News Corp. Facing New Investigation into Phone Hacking Scandal

Prime Minister David Cameron caves to pressure

LONDON—Rupert Murdoch’s News International, a subsidiary of his News Corp. empire, has lost a battle that it desperately wanted to win. It has failed to avoid a public inquiry into the phone hacking scandal.

At Prime Minister’s Questions on Wednesday, Prime Minister David Cameron, who had long resisted opposition pressure for an inquiry, caved in. Tuesday’s revelations about the News of the World hacking into the mobile phone of missing teenager Milly Dowler back in 2002 were too much. The resulting public inquiry, chaired by a judge, will have the power to summon witnesses and to take evidence from witnesses under oath. Apart from phone hacking, it will have the authority to examine the whole culture of criminality in tabloid newspapers, including the practice of bribing police officers to get information.

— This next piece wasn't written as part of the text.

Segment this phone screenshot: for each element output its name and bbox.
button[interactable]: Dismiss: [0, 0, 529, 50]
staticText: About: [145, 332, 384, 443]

It doesn’t help that there were further revelations about the extent of the hacking Wednesday evening.  One was that the Chancellor of the Exchequer, George Osborne, has been told that he may have been a victim. The other was that relatives of military personnel killed in Iraq and Afghanistan may have had their phones hacked. MPH Solicitors, a firm that represents, among others, the widow of the first British soldiers to be killed in Afghanistan, has stated that it has been contacted by police as a result of information in the files of private investigator Glenn Mulcaire. News International was swift to express its horror at the possibility, citing its “impeccable” record as a friend of the armed services and of “our servicemen and servicewomen”. Nonetheless, the Royal British Legion, a charity that supports members of the armed services and their families, dropped the News of the World as its campaign partner.

An emergency debate on the matter in the House of Commons on Wednesday was a chance for members of Parliament to vent their fury over the affair, and it was littered with demands for the government to call a halt to approval of News Corp.’s proposed takeover of satellite broadcaster British Sky Broadcasting (BSkyB). Although the attorney general made it clear that neither he nor other ministers were in a position to interfere with the rule-bound legal process, it did emerge that the Ofcom commissioner, who regulates the broadcasting industry, does have the power to intervene at any time if he believes that News Corp. is not a fit and proper body to have outright ownership of a major broadcasting organization. And on Thursday the Financial Times reported that Culture Secretary Jeremy Hunt is expected to delay his decision on whether to allow the deal to proceed until September.

Tom Watson, a member of Parliament from the Labour party who’s been a leading critic of News International over phone hacking, called for James Murdoch, who is on overall charge of his father’s UK media empire, to be “suspended from office while the police now investigate what I believe is his personal authorization to plan a cover-up of this scandal.” Watson went on to say that the police should investigate the attempted destruction of data at the HCL storage facility in Chenai, India where outmoded hard drives from News International offices have been archived.